*AIM OF THE TASK*.
Exclude all pictures from your copy of the data below, which should otherwise match exactly.

(Saved data entries)
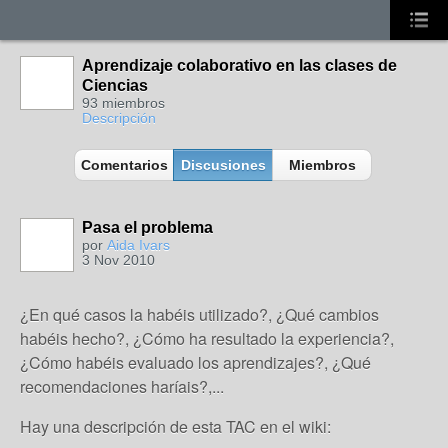
Aprendizaje colaborativo en las clases de
Ciencias
93 miembros
Descripción
Comentarios
Discusiones
Miembros
Pasa el problema
por
Aida Ivars
3 Nov 2010
¿En qué casos la habéis utilizado?, ¿Qué cambios
habéis hecho?, ¿Cómo ha resultado la experiencia?,
¿Cómo habéis evaluado los aprendizajes?, ¿Qué
recomendaciones haríais?,...
Hay una descripción de esta TAC en el wiki:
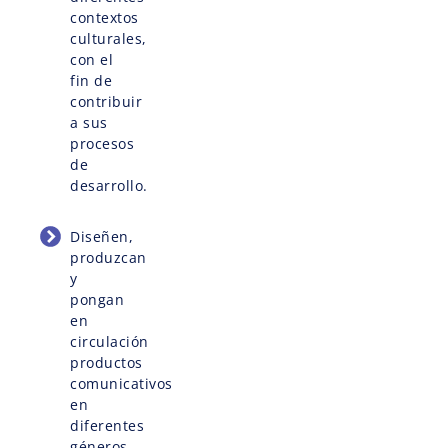
contextos
culturales,
con el
fin de
contribuir
a sus
procesos
de
desarrollo.
Diseñen,
produzcan
y
pongan
en
circulación
productos
comunicativos
en
diferentes
géneros,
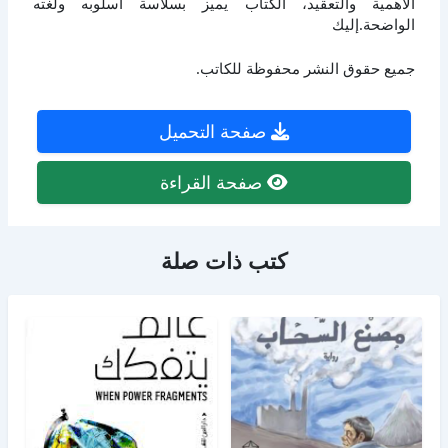
الأهمية والتعقيد، الكتاب يميز بسلاسة أسلوبه ولغته
الواضحة.إليك
جميع حقوق النشر محفوظة للكاتب.
صفحة التحميل
صفحة القراءة
كتب ذات صلة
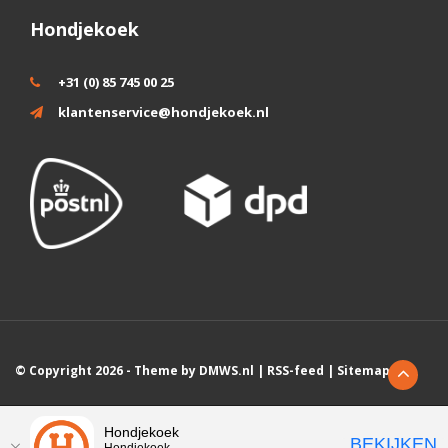
Hondjekoek
+31 (0) 85 745 00 25
klantenservice@hondjekoek.nl
© Copyright 2026 - Theme by
DMWS.nl
|
RSS-feed
|
Sitemap
Wij slaan cookies op om onze website te verbeteren. Is dat akkoord?
Hondjekoek
BEKIJKEN
Hondjekoek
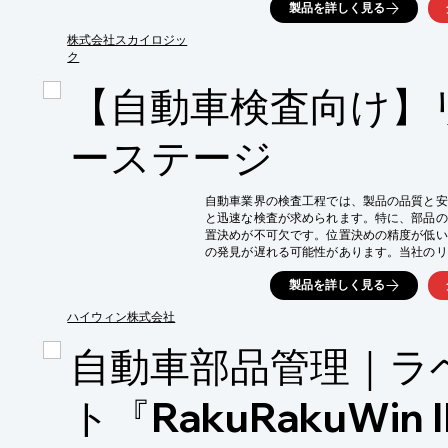
製品を詳しく見る
【活用シーン】

・車体塗装後のキズ検査

株式会社スカイロジッ
・部品のキズ、打痕検査

ク
・製造ラインにおける品質管理

【自動車検査向け】
【導入の効果】

・キズ検出精度の向上

・検査時間の短縮

ーステージ
・人件費の削減
自動車業界の検査工程では、製品の品質と安
と迅速な検査が求められます。特に、部品の
置決めが不可欠です。位置決めの精度が低い
の発見が遅れる可能性があります。当社のリ
めと高速移動を実現し、検査工程の効率化に貢
製品を詳しく見る
【活用シーン】

・自動車部品の寸法測定

ハイウィン株式会社
・外観検査などの検査工程

自動車部品管理｜ラ
・組み立て工程における位置決め

【導入の効果】

・検査時間の短縮

ト『RakuRakuWin I
・検査精度の向上

・不良品の早期発見
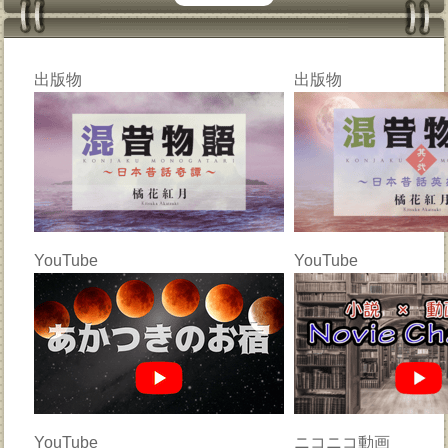
出版物
出版物
YouTube
YouTube
YouTube
ニコニコ動画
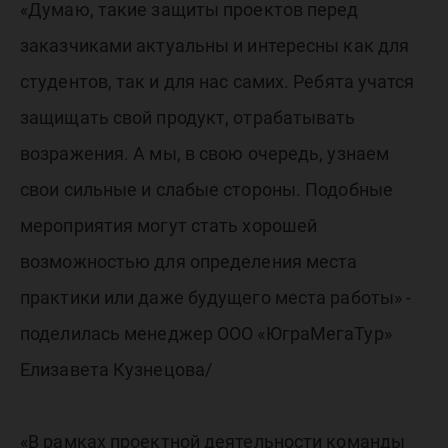
«Думаю, такие защиты проектов перед
заказчиками актуальны и интересны как для
студентов, так и для нас самих. Ребята учатся
защищать свой продукт, отрабатывать
возражения. А мы, в свою очередь, узнаем
свои сильные и слабые стороны. Подобные
мероприятия могут стать хорошей
возможностью для определения места
практики или даже будущего места работы» -
поделилась менеджер ООО «ЮграМегаТур»
Елизавета Кузнецова/
«В рамках проектной деятельности команды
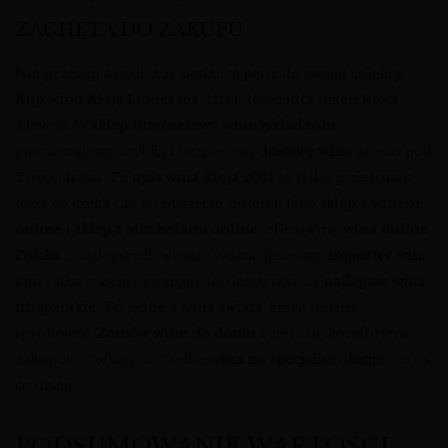
ZACHĘTA DO ZAKUPU
Nie przegap okazji, aby dodać tę perłę do swojej kolekcji.
Kup wino Rioja Lindes
już dziś i doświadcz magii Rioja
Alavesa. W
sklep internetowy winnysklad.com
gwarantujemy szybką i bezpieczną
dostawę wina
prosto pod
Twoje drzwi. To
opis wina Rioja 2021
to tylko przedsmak
tego, co czeka Cię po otwarciu butelki. Jako
sklep z winem
online
i
sklep z alkoholami online
, oferujemy
wina online
Polska
z najlepszych winnic świata. Jesteśmy
importer win
,
który dba o każdy szczegół, by dostarczyć Ci
najlepsze wina
hiszpańskie
. To jedne z
wina świata
, które musisz
spróbować.
Zamów wino do domu
i ciesz się komfortem
zakupów. Czekają na Ciebie
wina na specjalne okazje
i te na
co dzień.
PODSUMOWANIE WARTOŚCI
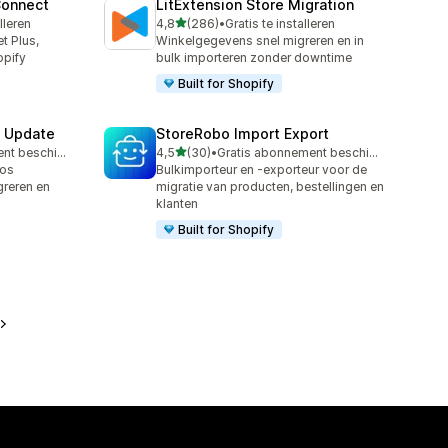
Connect
LitExtension Store Migration
van 5 sterren
lleren
4,8
(286)
•
Gratis te installeren
286 recensies in totaal
t Plus,
Winkelgegevens snel migreren en in
opify
bulk importeren zonder downtime
Built for Shopify
& Update
StoreRobo Import Export
van 5 sterren
Gratis abonnement beschikbaar
4,5
(30)
•
Gratis abonnement beschikbaar
30 recensies in totaal
oos
Bulkimporteur en -exporteur voor de
greren en
migratie van producten, bestellingen en
klanten
Built for Shopify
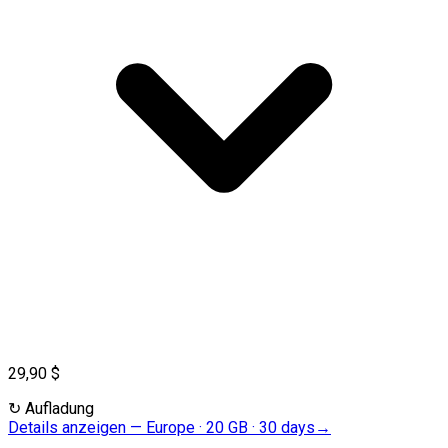
29,90 $
↻
Aufladung
Details anzeigen
—
Europe · 20 GB · 30 days
→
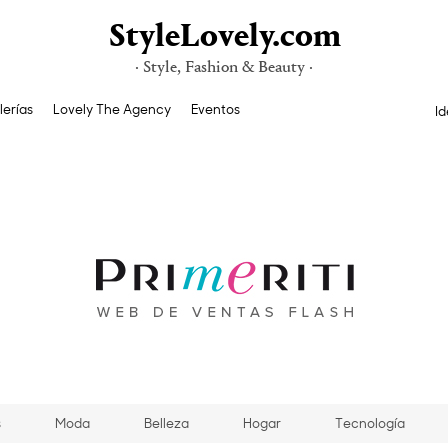
StyleLovely.com
· Style, Fashion & Beauty ·
lerías
Lovely The Agency
Eventos
Id
s
Moda
Belleza
Hogar
Tecnología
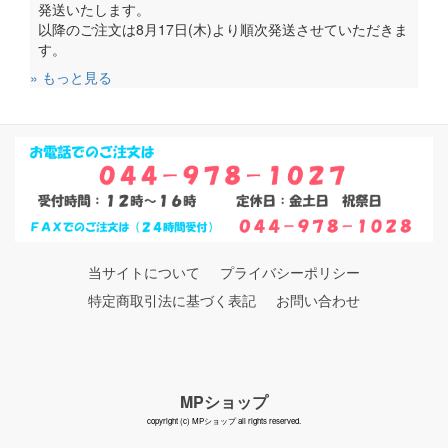
発送いたします。
以降のご注文は8月17日(木)より順次発送させていただきま
す。
» もっと見る
当サイトについて
プライバシーポリシー
特定商取引法に基づく表記
お問い合わせ
MPショップ
copyright (c) MPショップ all rights reserved.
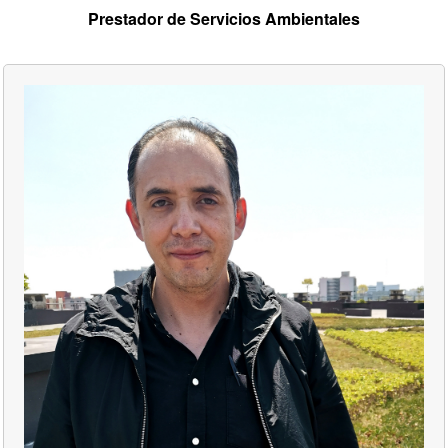
Prestador de Servicios Ambientales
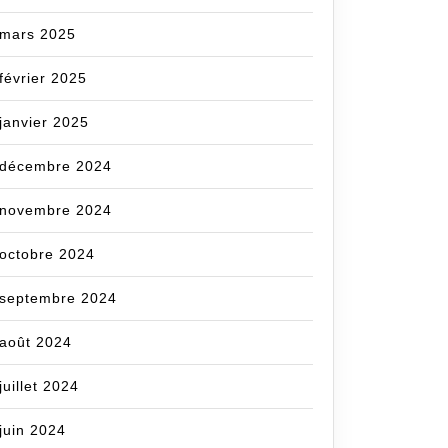
mars 2025
février 2025
janvier 2025
décembre 2024
novembre 2024
octobre 2024
septembre 2024
août 2024
juillet 2024
juin 2024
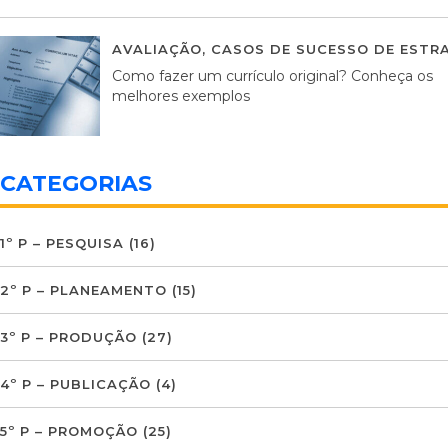
AVALIAÇÃO
,
CASOS DE SUCESSO DE ESTRA
Como fazer um currículo original? Conheça os
melhores exemplos
CATEGORIAS
1º P – PESQUISA
(16)
2º P – PLANEAMENTO
(15)
3º P – PRODUÇÃO
(27)
4º P – PUBLICAÇÃO
(4)
5º P – PROMOÇÃO
(25)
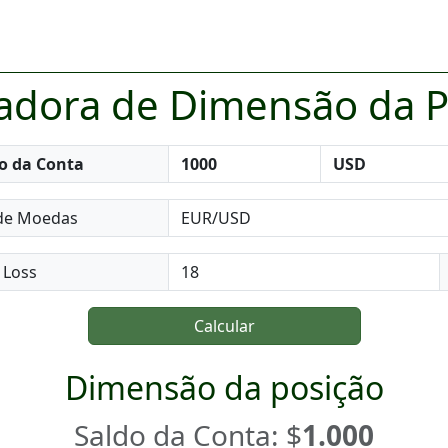
ladora de Dimensão da P
o da Conta
de Moedas
 Loss
Calcular
Dimensão da posição
Saldo da Conta: $
1.000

*YOUR SOLUTION*.
Aprendizaje colaborativo en las clases de
Ciencias
93 miembros
Descripción
Comentarios
Discusiones
Miembros
Pasa el problema
por
Aida Ivars
3 Nov 2010
¿En qué casos la habéis utilizado?, ¿Qué cambios
habéis hecho?, ¿Cómo ha resultado la experiencia?,
¿Cómo habéis evaluado los aprendizajes?, ¿Qué
recomendaciones haríais?,...
Hay una descripción de esta TAC en el wiki:
contextos
culturales,
con el
fin de
contribuir
a sus
procesos
de
desarrollo.
Diseñen,
produzcan
y
pongan
en
circulación
productos
comunicativos
en
diferentes
géneros,
الأهمية والتعقيد، الكتاب يميز بسلاسة أسلوبه ولغته
الواضحة.إليك
جميع حقوق النشر محفوظة للكاتب.
صفحة التحميل
صفحة القراءة
كتب ذات صلة
Hondjekoek
+31 (0) 85 745 00 25
klantenservice@hondjekoek.nl
© Copyright 2026 - Theme by
DMWS.nl
|
RSS-feed
|
Sitemap
Wij slaan cookies op om onze website te verbeteren. Is dat akkoord?
Hondjekoek
BEKIJKEN
Hondjekoek
製品を詳しく見る
【活用シーン】

・車体塗装後のキズ検査

株式会社スカイロジッ
・部品のキズ、打痕検査

ク
・製造ラインにおける品質管理

【自動車検査向け】
【導入の効果】

・キズ検出精度の向上

・検査時間の短縮

ーステージ
・人件費の削減
自動車業界の検査工程では、製品の品質と安
と迅速な検査が求められます。特に、部品の
置決めが不可欠です。位置決めの精度が低い
の発見が遅れる可能性があります。当社のリ
めと高速移動を実現し、検査工程の効率化に貢
製品を詳しく見る
【活用シーン】

・自動車部品の寸法測定

ハイウィン株式会社
・外観検査などの検査工程

自動車部品管理｜ラ
・組み立て工程における位置決め

【導入の効果】

・検査時間の短縮

ト『RakuRakuWin I
・検査精度の向上

・不良品の早期発見
出版物
出版物
YouTube
YouTube
YouTube
ニコニコ動画
«Думаю, такие защиты проектов перед
заказчиками актуальны и интересны как для
студентов, так и для нас самих. Ребята учатся
защищать свой продукт, отрабатывать
возражения. А мы, в свою очередь, узнаем
свои сильные и слабые стороны. Подобные
мероприятия могут стать хорошей
возможностью для определения места
практики или даже будущего места работы» -
поделилась менеджер ООО «ЮграМегаТур»
Елизавета Кузнецова/
«В рамках проектной деятельности команды
ZACHĘTA DO ZAKUPU
Nie przegap okazji, aby dodać tę perłę do swojej kolekcji.
Kup wino Rioja Lindes
już dziś i doświadcz magii Rioja
Alavesa. W
sklep internetowy winnysklad.com
gwarantujemy szybką i bezpieczną
dostawę wina
prosto pod
Twoje drzwi. To
opis wina Rioja 2021
to tylko przedsmak
tego, co czeka Cię po otwarciu butelki. Jako
sklep z winem
online
i
sklep z alkoholami online
, oferujemy
wina online
Polska
z najlepszych winnic świata. Jesteśmy
importer win
,
który dba o każdy szczegół, by dostarczyć Ci
najlepsze wina
hiszpańskie
. To jedne z
wina świata
, które musisz
spróbować.
Zamów wino do domu
i ciesz się komfortem
zakupów. Czekają na Ciebie
wina na specjalne okazje
i te na
co dzień.
PODSUMOWANIE WARTOŚCI
Connect
LitExtension Store Migration
van 5 sterren
lleren
4,8
(286)
•
Gratis te installeren
286 recensies in totaal
t Plus,
Winkelgegevens snel migreren en in
opify
bulk importeren zonder downtime
Built for Shopify
& Update
StoreRobo Import Export
van 5 sterren
Gratis abonnement beschikbaar
4,5
(30)
•
Gratis abonnement beschikbaar
30 recensies in totaal
oos
Bulkimporteur en -exporteur voor de
greren en
migratie van producten, bestellingen en
klanten
Built for Shopify
29,90 $
↻
Aufladung
Details anzeigen
—
Europe · 20 GB · 30 days
→
StyleLovely.com
· Style, Fashion & Beauty ·
lerías
Lovely The Agency
Eventos
Id
s
Moda
Belleza
Hogar
Tecnología
発送いたします。
以降のご注文は8月17日(木)より順次発送させていただきま
す。
» もっと見る
当サイトについて
プライバシーポリシー
特定商取引法に基づく表記
お問い合わせ
MPショップ
copyright (c) MPショップ all rights reserved.
Prestador de Servicios Ambientales
mars 2025
février 2025
janvier 2025
décembre 2024
novembre 2024
octobre 2024
septembre 2024
août 2024
juillet 2024
juin 2024
AVALIAÇÃO
,
CASOS DE SUCESSO DE ESTRA
Como fazer um currículo original? Conheça os
melhores exemplos
CATEGORIAS
1º P – PESQUISA
(16)
2º P – PLANEAMENTO
(15)
3º P – PRODUÇÃO
(27)
4º P – PUBLICAÇÃO
(4)
5º P – PROMOÇÃO
(25)
ladora de Dimensão da P
o da Conta
de Moedas
 Loss
Calcular
Dimensão da posição
Saldo da Conta: $
1.000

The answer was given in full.